James Philpott skates with the puck in a game at The Colisee earlier this season. Ron Morin photo

Howe said Philpott made an impression since training camp off the ice and that led to Philpott wearing the “C” among the defenseman this season.

Philpott took note on what captains did on teams he previously played for.

“One of the things I’ve always done, and all of the captains that I previously had have done, is just to establish a relationship with every player on an individual basis,” Philpott said. “Like, you come to the rink, you do your work, you work out and you leave, but it’s that time away from the rink that those relationships can really grow.
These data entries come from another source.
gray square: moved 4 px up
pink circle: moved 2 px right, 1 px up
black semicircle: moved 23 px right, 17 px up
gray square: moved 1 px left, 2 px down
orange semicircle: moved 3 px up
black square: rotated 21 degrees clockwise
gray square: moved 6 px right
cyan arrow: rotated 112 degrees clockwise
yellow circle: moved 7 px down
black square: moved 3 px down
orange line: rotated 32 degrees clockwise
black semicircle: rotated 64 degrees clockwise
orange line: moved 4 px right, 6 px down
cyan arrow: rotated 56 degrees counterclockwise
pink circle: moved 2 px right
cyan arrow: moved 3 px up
I took that under my wing and just wanted to get to know every guy and spend some time with them in one way or another.”

He did activities with the players, whether it was going to the batting cages, movies or a trip down to Portland to get to know his teammates.

Howe said Philpott is someone you wanted to be around.

“I think it’s his personality, he’s a very genuine person,” Howe said. “Being from Western Canada, a good ole (Alberta) boy, similar heritage to my grandfather (Gordie Howe), so I am very familiar with the area.”

On the ice, he made his presence felt very quickly. In the first month of the season last October, he was named NAHL defenseman of the month after he racked up two goals and six assists in the nine games played.

“I stepped in and tried to play my game,” Philpott said. “Fortunately, I had a good start right through training camp. So I believe that kind of just carried over; and yeah, our team was practicing twice a week. We’re practicing hard and I think just being able to adjust to the caliber of the (NAHL) as quickly as I could.”

Philpott finished the regular season with six goals and 21 assists in 52 games played, which led all defensemen on the team while finishing 12th in the entire league among defensemen.

Howe said Philpott likes to play a puck-possession game, which fits in with the Nordiques’ pro-style game.

“He has the skill, but more importantly, he has the hockey IQ and the intelligence to play our brand (of hockey),” Howe said. “That’s why we wanted to use a first (round) pick on him, and we did it the year before with Casper Soderling.”

While he showed off his offensive abilities in the first month of the season, and last year when he had 10 goals and 28 assists in 38 games with the Ice Wolves, he felt like other parts of his game became stronger as this season went along.

“The one thing I found with (NAHL) is definitely the skating ability of players and even just the size and strength,” Philpott said. “Like you’re playing against guys who are going into college next year and a lot of them on most teams. So, just being able to switch to that higher-caliber play.

“I think offensively I’ve always been on the top of the power play, so I got some experience (on different positions on the power play). I just kind of rounded that side of my game out and then defensively, just differently, with a little bit more speed. We’re playing on a bigger rink than I did last year. So all of that kind of helped me shift my game from a different style, not as much hit and pin (but) more using my stick and just like actively defending while moving my feet.”